In several regions of the Great Lakes, including Saginaw Bay, muck is a problem. It has been blamed for poor water quality and economic losses — and it’s not a new issue. Records of muck in Saginaw Bay go back to the 1960s, but other accounts mention problem muck as far back as the 1920s.
What do we mean when we say muck? Muck is a common term for mats composed of different types of algae, other aquatic plants (macrophytes) and decomposing organic matter that form in the water or wash up on shore.
The muck in Saginaw Bay is thought to be the result of excess nutrients in the system (for example, phosphorous from fertilizers or sewage from combined sewer overflows), though changes in the food web, particularly those caused by invasive mussels, likely add to the problem.
Because this is a persistent and complex problem, Michigan Sea Grant funded a research team to perform an Integrated Assessment about the muck in Saginaw Bay.
Core Research Question
What are the causes, consequences and possible ways to address the muck problem at the Bay City State Recreation Area in Saginaw Bay, and what is the public perception of this issue?
About the Project
Using the Integrated Assessment (IA) framework, the research team will summarize what is currently known about muck-related conditions at the Bay City State Recreation Area (BCSRA), including the social and economic impacts of muck at the park and on the Saginaw Bay Region as a whole. The project will build off of the five-year Saginaw Bay Multiple Stressors Project that started in 2007 and focused on evaluating different stressors and their effects on Saginaw Bay.
Engaging people who are affected by the muck — the stakeholders — is a priority.

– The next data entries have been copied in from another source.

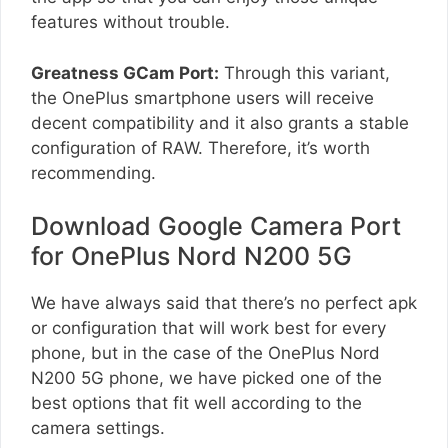
features without trouble.
Greatness GCam Port:
Through this variant,
the OnePlus smartphone users will receive
decent compatibility and it also grants a stable
configuration of RAW. Therefore, it’s worth
recommending.
Download Google Camera Port
for OnePlus Nord N200 5G
We have always said that there’s no perfect apk
or configuration that will work best for every
phone, but in the case of the OnePlus Nord
N200 5G phone, we have picked one of the
best options that fit well according to the
camera settings.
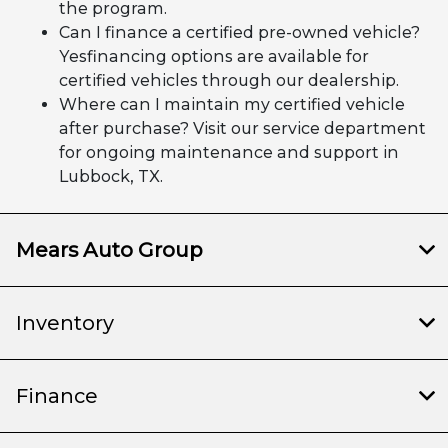
the program.
Can I finance a certified pre-owned vehicle?
Yesfinancing options are available for
certified vehicles through our dealership.
Where can I maintain my certified vehicle
after purchase? Visit our service department
for ongoing maintenance and support in
Lubbock, TX.
Mears Auto Group
Inventory
Finance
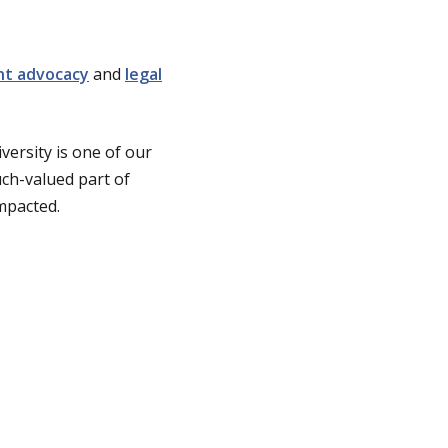
nt advocacy
and
legal
versity is one of our
ch-valued part of
mpacted.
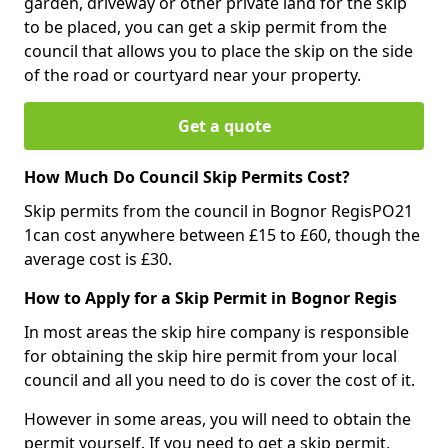
garden, driveway or other private land for the skip
to be placed, you can get a skip permit from the
council that allows you to place the skip on the side
of the road or courtyard near your property.
Get a quote
How Much Do Council Skip Permits Cost?
Skip permits from the council in Bognor RegisPO21
1can cost anywhere between £15 to £60, though the
average cost is £30.
How to Apply for a Skip Permit in Bognor Regis
In most areas the skip hire company is responsible
for obtaining the skip hire permit from your local
council and all you need to do is cover the cost of it.
However in some areas, you will need to obtain the
permit yourself. If you need to get a skip permit,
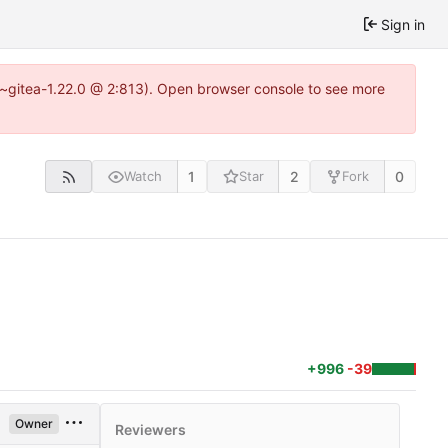
Sign in
.3~gitea-1.22.0 @ 2:813). Open browser console to see more
1
2
0
Watch
Star
Fork
+996
-39
Owner
Reviewers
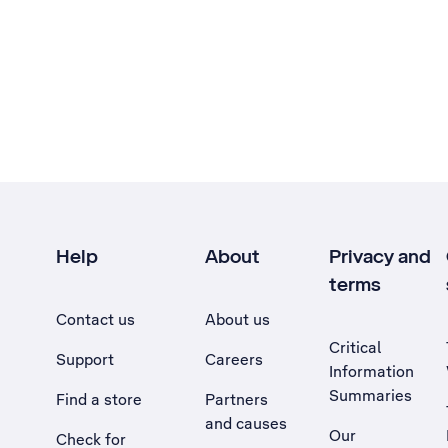
Help
About
Privacy and
terms
Contact us
About us
Critical
Support
Careers
Information
Summaries
Find a store
Partners
and causes
Our
Check for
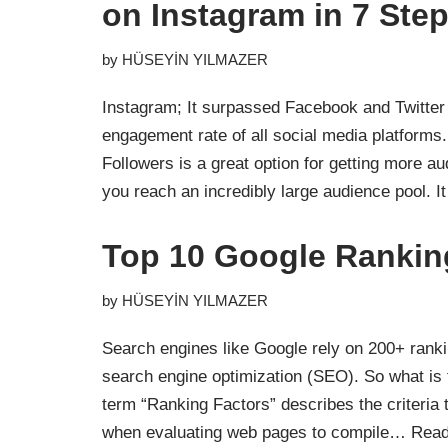
on Instagram in 7 Ste
by
HÜSEYİN YILMAZER
Instagram; It surpassed Facebook and Twitter
engagement rate of all social media platforms
Followers is a great option for getting more a
you reach an incredibly large audience pool. 
Top 10 Google Rankin
by
HÜSEYİN YILMAZER
Search engines like Google rely on 200+ ranki
search engine optimization (SEO). So what is 
term “Ranking Factors” describes the criteria 
when evaluating web pages to compile…
Read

The target audience includes key decision makers from local, state, federal and non-government organizations in the region, as well as individuals with an interest in the muck-related issues at the park and in the Bay.
Are you a stakeholder? Learn more about how to become involved.
The team will ask for stakeholder input using a suite of models, interviews, surveys and meetings. The results of the IA will provide stakeholders with a shared understanding of what is currently known about the muck and options for managing the effects of muck.
Ultimately, the assessment will help the research team identify a series of feasible short-term and long-term management actions that could help alleviate and better manage the effects of muck.